This is really the end, we promise!
Going Rate: Worth matinee price. 3D not necessary.
Starring: Voices of Mike Myers, Eddie Murphy, Cameron Diaz, Antonio Banderas
Rated: PG
Red Flags: Some gross humor, but nothing the kids haven't already heard
The fourth installment of the Shrek franchise will make money, lots of money, and it will provide some financial bread and butter for its principals. And oh yeah, we can sell it in 3D. Those are reasons enough to greenlight another sequel to a saga that should've ended one picture ago.
So much of what was appealing in the first three films is absent, most notably its wry digs at pop culture. Shrek had become the ultimate Fractured Fairy Tale. Now, having wrapped itself up, the green ogre and company are forced to reboot in a hybrid of It's A Wonderful Life and Sleeping Beauty.

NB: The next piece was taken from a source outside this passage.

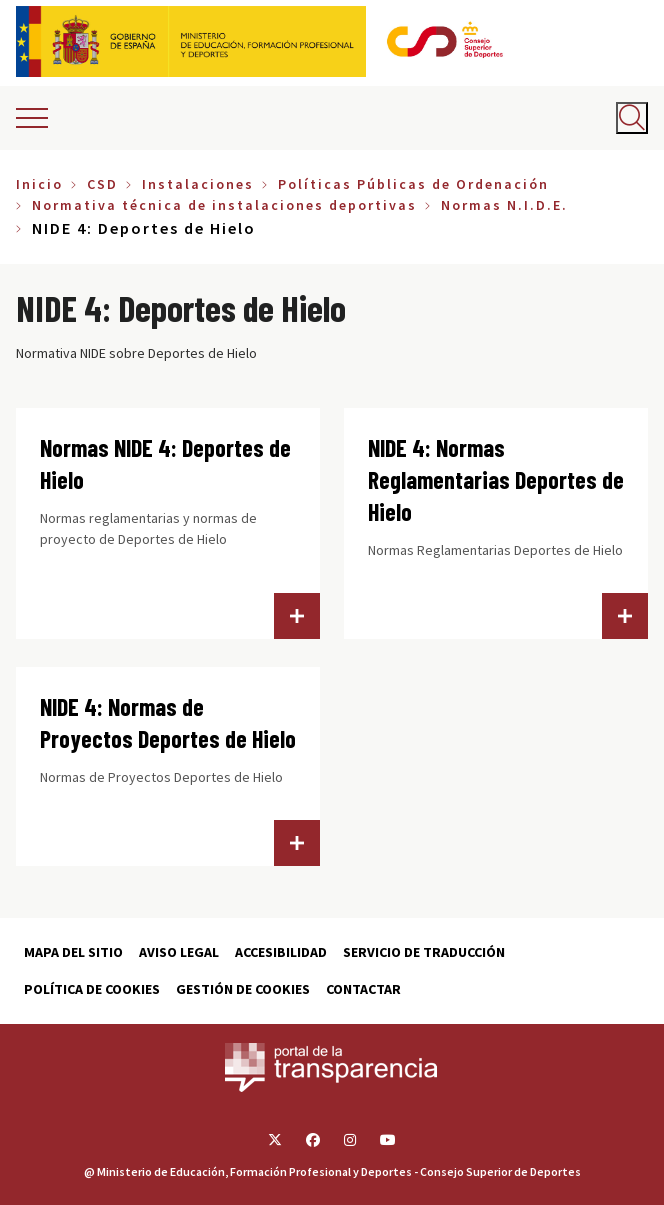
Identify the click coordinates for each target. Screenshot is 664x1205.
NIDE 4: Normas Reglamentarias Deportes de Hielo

Briefly, married life is getting too routine for Shrek (Myers): tending to wife Fiona (Diaz) kids, chores, dinner with Donkey (Murphy), Puss (Banderas) and friends, cleaning the outhouse, putting up with the tourist buses, yadda yadda yadda. Hardly a moment to scare anybody anymore. A kids' birthday party gone bad leaves the Green One with a desire to get back to his ugly roots. Overhearing this is shyster Rumpelstiltskin, who offers Shrek a deal to go back in time for one day in exchange for a day of the ogre's past. After the deal is sealed, however, Shrek learns it's the day he was born, erasing his past and forcing him to put his life back together.
Shrek Forever After has some inspired moments. I'll never think of The Carpenters' "Top Of The World" the same way after I saw it here. But so much seems stale and overdone. It's time for this story to end, truly end, and go off into the land of DVD's to be played over and over by the kids during those long car trips.